Jaffe's concept of "violence-preventing medications" is not merely idealistic, as characterized by Reznicek. It's Orwellian psycho-totalism, anti-scientific and ultimately incoherent. The National Alliance on Mental Illness (an organization to which Jaffe's Treatment Advocacy Center happens to be closely related) has always insisted that mental illness itself does not make anyone more prone to violence. That's supposed to be a cruel falsehood, born of superstition and conducive of discriminatory stigma.

More than a few people believe the exact drugs Jaffe is pushing actually cause increased violence. It seems to me that recent black box warnings required by the FDA directly imply this.

The best violence-preventing medication would probably be cyanide: 100% effective, the patient is never violent again after a single dose! Psychotropic meds only "reduce violence" by giving a human being sufficient neurological disability to prevent self-determined action. Dehumanization is the real medical plan. "Therapy" is utter fraud.

Reznicek's combination of "incarceration and medication" is much closer to reality than Jaffe's delusion, but it's not socially palatable. People are supposed to be either punished or treated depending upon whether they are bad or mad. The pretense that we can separate bad from mad is the justification for "forensic psychiatry" and the insanity defense. Anyone who spends more than a couple hours in a state nuthouse knows perfectly well this is a very bald pretense. It keeps lots of public union members employed as security therapy aides and encourages the citizenry to believe they are liberal and enlightened, but it doesn't improve conditions anywhere or make anyone safer.

The violent criminals who are released from Elgin Mental Health Center under the standard plan - i.e., as brainwashed mental health consumers-for-life forced to believe they have a chemical imbalance in their brains they must treat with psych drugs - are pissed off, ticking time bombs. Sooner or later they stop taking the meds because they just can't stand them. Then they look around for their best chance at payback.

This is where we get Columbines and Fort Hoods from. Guys like Jaffe and Resnicek use those tragedies to hook us again with their bogus solutions. NAMI Massachussets has recently been trumpeting the stats of military suicide as an indication of a need for more treatment.

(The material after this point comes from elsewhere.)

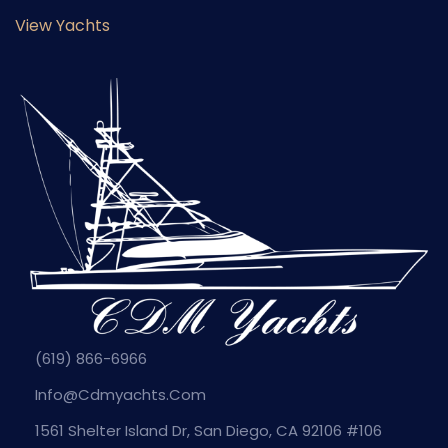
View Yachts
(619) 866-6966
Info@cdmyachts.com
1561 Shelter Island Dr, San Diego, CA 92106 #106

But any increase in suicide is coincident with more psychiatry in the armed services! It's all a rolling disaster of misconceived causes and effects, slow motion mass hysteria on a level not seen since the great witch hunts and the plagues of the middle ages.

Michael J. Reznicek, M.D. is a sad clown with a bad job, who probably knows better. I work with a lot of guys like that.

D.J. Jaffe on the other hand, may be our modern Matthew Hopkins. Let's just hope that ultimately, his career will look as short as that of the notorious Withchfinder General.

1 comment:

  1. You forgot to mention the Va Tech shooter. When I heard the news that morning, I immediately thought, Boy, whoever is doing that has to have had extensive truck with mental health. It's the only way he could have been so disturbed.

    From the horse crap I've encountered with psychiatry, I know that the number of people like this are legion. It certainly makes me watch my back.

    The sad thing is that psychiatry never takes responsibility for the consequences of what it does, but always tries to blame the patient, the parents, the legal system and the insurance companies. Every one and every thing else except themselves.